Прирожденный румянец воли

Блекнет и белеет, покрываясь бледностью мысли…—

(Перевод Тургенева)

говорит нам Шекспир устами Гамлета…»

Эта лекция, как мне кажется, вполне объясняет отношение Тургенева к Базарову. В нем самом в значительной степени преобладали черты гамлетовского типа. К тому же типу принадлежали и его лучшие друзья. Он любил Гамлета и в то же время восхищался Дон-Кихотом — человеком действия. Он чувствовал его превосходство; но, описывая людей этого типа, он никогда не мог окружить их той поэтической нежностью, той любовью к больному другу, которая является такой неотразимо-привлекательной чертой всех его повестей, изображающих ту или иную разновидность гамлетовского типа. Он восхищался Базаровым — его резкостью и его силой; Базаров покорил его, но он не мог питать к нему тех нежных чувств, какие имел к людям своего собственного поколения, обладавшим утонченным изяществом. Да и мудрено было бы Тургеневу питать подобные чувства к Базарову: Базаров сам был врагом «нежностей».

Всего этого мы не заметили в то время, а потому не поняли намерения Тургенева — изобразить трагическое положение Базарова в окружавшей его среде. «Я вполне разделяю все идеи Базарова, за исключением его отрицания искусства», — писал он позднее. «Я любил Базарова: я могу доказать это вам моим дневником», — сказал он мне однажды в Париже. Несомненно, он любил его, но лишь интеллектуальной любовью восхищающегося человека, совершенно отличной от той полной сострадания любви, которую он питал к Рудину и Лаврецкому. Эта разница ускользнула от нас, и это было главной причиной тех недоразумений, которые принесли столько огорчений великому поэту.

Мы не будем останавливаться на следующей повести Тургенева, «Дым» (1867). В ней Тургенев задался, между прочим, целью изобразить хищный тип русской «львицы» из высшего общества; этот тип преследовал его целые годы, и он возвращался к нему несколько раз, пока наконец не нашел полного и чрезвычайно художественного выражения и героине «Вешних вод». Другой задачей «Дыма» было изображение в действительном свете пустоты или, даже более того, — глупости высокопоставленных бюрократов, в руки которых попала Россия после движения шестидесятых годов. В этой повести звучит глубокое отчаяние в будущности России после гибели великого реформационного движения, разрушившего крепостное право. Приписывать это отчаяние, вполне или даже главным образом, тому враждебному приему, с каким были встречены русской молодежью «Отцы и дети», — совершенно нелепо; корень этого отчаяния надо искать в разрушении тех надежд, которые Тургенев и его лучшие друзья возлагали на представителей реформационного движения в 1859–1863 годах. То же отчаяние побудило Тургенева написать «Довольно» (1865) и фантастический очерк «Призраки» (1867). Он освободился от этого тягостного чувства лишь тогда, когда увидел нарождение в России нового движения — «в народ», — начавшегося среди молодежи в начале семидесятых годов.
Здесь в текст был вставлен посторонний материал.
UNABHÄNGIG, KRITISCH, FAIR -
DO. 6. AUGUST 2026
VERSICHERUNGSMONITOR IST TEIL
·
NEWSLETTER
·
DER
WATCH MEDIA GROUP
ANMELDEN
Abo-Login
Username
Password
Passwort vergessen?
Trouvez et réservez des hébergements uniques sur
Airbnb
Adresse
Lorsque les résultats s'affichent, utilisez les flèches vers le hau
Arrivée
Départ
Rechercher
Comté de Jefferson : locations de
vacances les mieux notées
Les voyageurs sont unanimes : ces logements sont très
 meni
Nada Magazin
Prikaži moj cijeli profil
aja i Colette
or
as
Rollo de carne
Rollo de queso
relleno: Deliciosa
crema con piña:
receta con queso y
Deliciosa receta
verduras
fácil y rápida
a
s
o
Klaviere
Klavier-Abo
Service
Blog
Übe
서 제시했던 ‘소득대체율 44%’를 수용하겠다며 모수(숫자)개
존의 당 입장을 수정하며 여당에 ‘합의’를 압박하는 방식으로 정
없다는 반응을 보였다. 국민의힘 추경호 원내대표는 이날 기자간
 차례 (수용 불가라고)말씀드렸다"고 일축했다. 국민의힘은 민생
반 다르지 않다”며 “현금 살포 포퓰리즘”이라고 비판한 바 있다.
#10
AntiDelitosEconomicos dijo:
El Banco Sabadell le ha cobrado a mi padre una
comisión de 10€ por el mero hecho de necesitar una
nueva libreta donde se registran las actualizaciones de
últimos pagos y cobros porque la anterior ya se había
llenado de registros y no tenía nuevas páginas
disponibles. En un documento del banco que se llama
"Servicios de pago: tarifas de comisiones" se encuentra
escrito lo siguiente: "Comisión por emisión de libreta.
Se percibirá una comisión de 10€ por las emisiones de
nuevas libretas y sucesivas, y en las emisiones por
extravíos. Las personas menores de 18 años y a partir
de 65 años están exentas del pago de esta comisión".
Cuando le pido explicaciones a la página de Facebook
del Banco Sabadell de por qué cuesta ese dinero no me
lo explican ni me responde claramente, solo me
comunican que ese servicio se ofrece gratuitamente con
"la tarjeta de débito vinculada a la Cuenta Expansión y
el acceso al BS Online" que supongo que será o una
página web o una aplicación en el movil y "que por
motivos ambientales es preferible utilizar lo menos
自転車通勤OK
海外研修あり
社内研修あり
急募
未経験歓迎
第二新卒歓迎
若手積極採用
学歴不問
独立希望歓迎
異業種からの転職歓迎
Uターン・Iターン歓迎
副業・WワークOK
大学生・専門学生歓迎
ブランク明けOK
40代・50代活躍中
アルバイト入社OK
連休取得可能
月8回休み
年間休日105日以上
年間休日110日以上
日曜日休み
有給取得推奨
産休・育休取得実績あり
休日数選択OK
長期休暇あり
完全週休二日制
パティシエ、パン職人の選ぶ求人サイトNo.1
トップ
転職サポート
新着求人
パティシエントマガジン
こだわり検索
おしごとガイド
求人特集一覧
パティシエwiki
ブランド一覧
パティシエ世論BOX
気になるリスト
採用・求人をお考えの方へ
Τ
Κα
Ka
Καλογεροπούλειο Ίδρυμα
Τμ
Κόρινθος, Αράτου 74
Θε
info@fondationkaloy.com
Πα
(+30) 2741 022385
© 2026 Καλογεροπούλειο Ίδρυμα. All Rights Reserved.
Это движение он изобразил в последней повести, принадлежащей к упомянутой серии, «Новь» (1876). Несомненно, что он ему вполне сочувствовал; но на вопрос: дает ли его повесть правильное понятие о движении? — придется ответить до известной степени отрицательно, несмотря на то что Тургенев, с обычным удивительным чутьем, подметил наиболее выдающиеся черты движения. Повесть была закончена в 1876 году (мы читали ее в корректуре, в доме П. Л. Лаврова, в Лондоне, осенью того же года), т. е. за два года до большого процесса, в котором судили сто девяносто три участника и участницы этого движения. А в 1876 году никто не мог хорошо знать молодежь наших кружков, не будучи сам членом этих кружков. Вследствие этого изображенное в «Нови» может относиться лишь к ранним фазам движения. Многое в повести подмечено верно, но ее общее впечатление далеко не точно передает характер движения, и, вероятно, сам Тургенев, если бы он был лучше знаком с русским юношеством той эпохи, дал бы повести другую окраску.
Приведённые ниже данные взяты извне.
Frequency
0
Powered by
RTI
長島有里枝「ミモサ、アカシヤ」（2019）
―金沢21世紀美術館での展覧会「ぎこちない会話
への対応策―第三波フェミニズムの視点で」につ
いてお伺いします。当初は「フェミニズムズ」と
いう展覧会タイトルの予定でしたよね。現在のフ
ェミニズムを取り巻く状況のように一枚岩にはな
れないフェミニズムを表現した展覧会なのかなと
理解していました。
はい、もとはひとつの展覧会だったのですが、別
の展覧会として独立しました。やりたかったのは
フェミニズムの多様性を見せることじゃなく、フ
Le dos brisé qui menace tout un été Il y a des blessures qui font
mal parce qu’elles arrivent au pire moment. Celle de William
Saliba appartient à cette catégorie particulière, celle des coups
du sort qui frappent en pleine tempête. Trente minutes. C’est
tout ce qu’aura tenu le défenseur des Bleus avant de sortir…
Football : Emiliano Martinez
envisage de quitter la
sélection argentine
Несмотря на весь свой громадный талант, Тургенев не мог заменить догадкою фактического знакомства с описываемым. Но он понял две характерные черты самой ранней фазы этого движения, а именно: непонимание агитаторами крестьянства, вернее — характерную неспособность большинства ранних деятелей движения понять русского мужика, вследствие особенностей их фальшивого литературного, исторического и социального воспитания, — и, с другой стороны, — их гамлетизм, отсутствие решительности или, вернее, «волю, блекнущую и болеющую, покрываясь бледностью мысли», которая действительно характеризовала начало движения семидесятых годов. Если бы Тургенев писал эту повесть несколькими годами позже, он, наверное, отметил бы появление нового типа людей действия, т. е. новое видоизменение базаровского и инсаровского типа, возраставшего по мере того, как движение росло в ширину и в глубину. Он уже успел угадать этот тип даже сквозь сухие официальные отчеты о процессе «ста девяноста трех», и в 1878 году он просил меня рассказать ему все, что я знал, о Мышкине, который был одной из наиболее могучих личностей этого процесса.